Andrea Ermke is a sound artist from the so-called Berlin scene. An autodidact, she has been working with a sampler, minidisc players and a mixing board since about 1997. She has developed a very personal and uncompromising style of collage. She has worked and collaborated with such artists like Jim Denley, Dorothea Shürch, John Butcher, Annette Krebs, Margareth Kammerer, Ami Yoshida.
Chris Abrahams doesn’t need any introduction. He is best known for his work as a pianist in the minimalist trio The Necks. On Mikroton we released several albums featuring him: “Hammeriver” with Clare Cooper, Christof Kurzmann, Tony Buck, Tobias Delius, Werner Dafeldecker, Clayton Thomas, “None Of Them Would Remember It That Way” with Lucio Capece, “We Who Had Left” with Alessandro Bosetti and “Echtzeitmusik Berlin”.

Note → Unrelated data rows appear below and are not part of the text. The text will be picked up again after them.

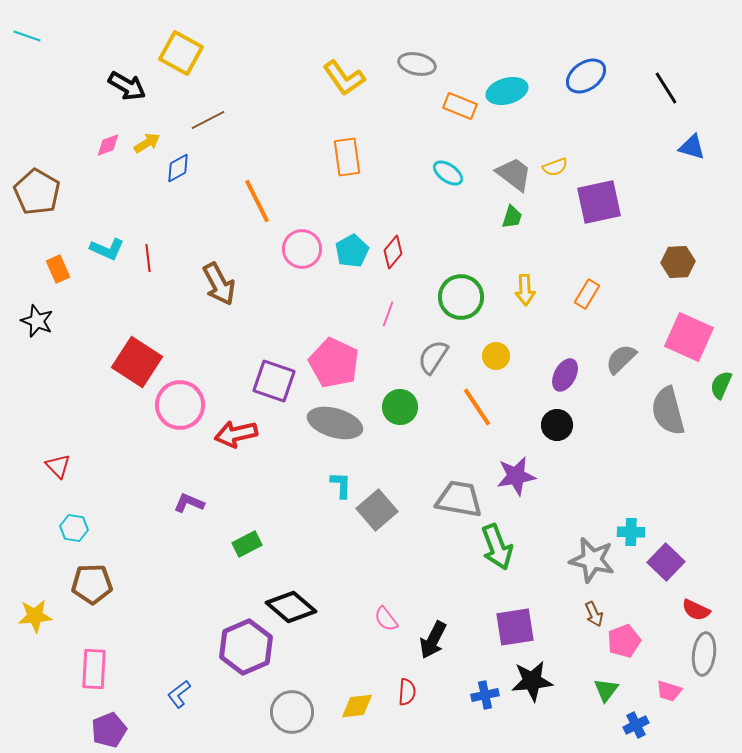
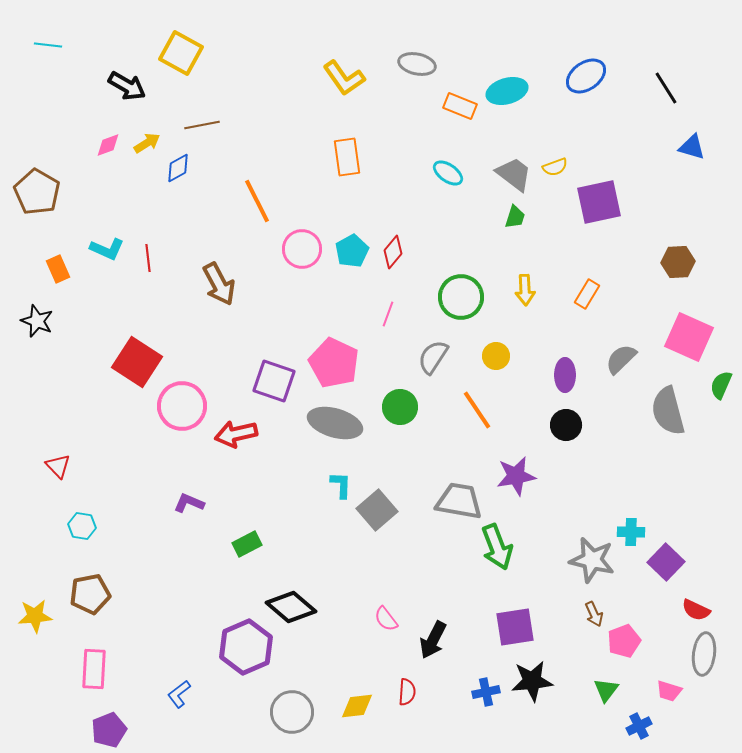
cyan line at (27, 36): moved 21 px right, 9 px down; rotated 12 degrees counterclockwise
brown line at (208, 120): moved 6 px left, 5 px down; rotated 16 degrees clockwise
green trapezoid at (512, 217): moved 3 px right
purple ellipse at (565, 375): rotated 28 degrees counterclockwise
pink circle at (180, 405): moved 2 px right, 1 px down
orange line at (477, 407): moved 3 px down
black circle at (557, 425): moved 9 px right
gray trapezoid at (459, 499): moved 2 px down
cyan hexagon at (74, 528): moved 8 px right, 2 px up
brown pentagon at (92, 584): moved 2 px left, 10 px down; rotated 9 degrees counterclockwise
blue cross at (485, 695): moved 1 px right, 3 px up
blue cross at (636, 725): moved 3 px right, 1 px down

Marcello Busato is a multi instrumentalist from Milano, Italy. He moved to Berlin in 2003 and since then became a prominent and in-demand member of the Berlin improvisation scene. “Sink” is his third album on Mikroton following “Echtzeitmusik Berlin” and Margareth Kammerer’s “Why Is The Sea So Blue”.

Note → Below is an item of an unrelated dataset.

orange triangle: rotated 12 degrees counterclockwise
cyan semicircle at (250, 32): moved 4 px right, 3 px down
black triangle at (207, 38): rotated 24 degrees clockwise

Arthur Rother is a guitarist and was born 1970 in Alkmaar, the Netherlands, grew up in there and moved to Berlin in 1989. Together with Andrea Neumann, Christian Kesten, Fernanda Farah and Derek Shirley he curates events at labor sonor since 2003. He is also the maintainer of the website echtzeitmusik.de, a prominent event calendar for the experimental music scene in berlin. That’s his second album on Mikroton after “Echtzeitmusik Berlin”.
“Sink” is a perfect blend of diverse sound sources. Rother’s minimal chord playing and guitar arpeggios mix with Abrahams’ masterful knowledge of the depths of Yamaha DX-7 which sometimes emits typically electronic timbres and sometimes he makes it sound like an organ. All this coalesces with Ermke’s sonic intrusions from her minidiscs and Busato’s wide range of playing techniques on percussion and drums, now shadowy, then outbursting. “Sink” is a staggering feast of the joys found in the process of sonic research with their own instruments. A malleable bubble of hovering excitement, romantic slowdowns and joyous refrain. A perfect musical match for your post-Techno after party.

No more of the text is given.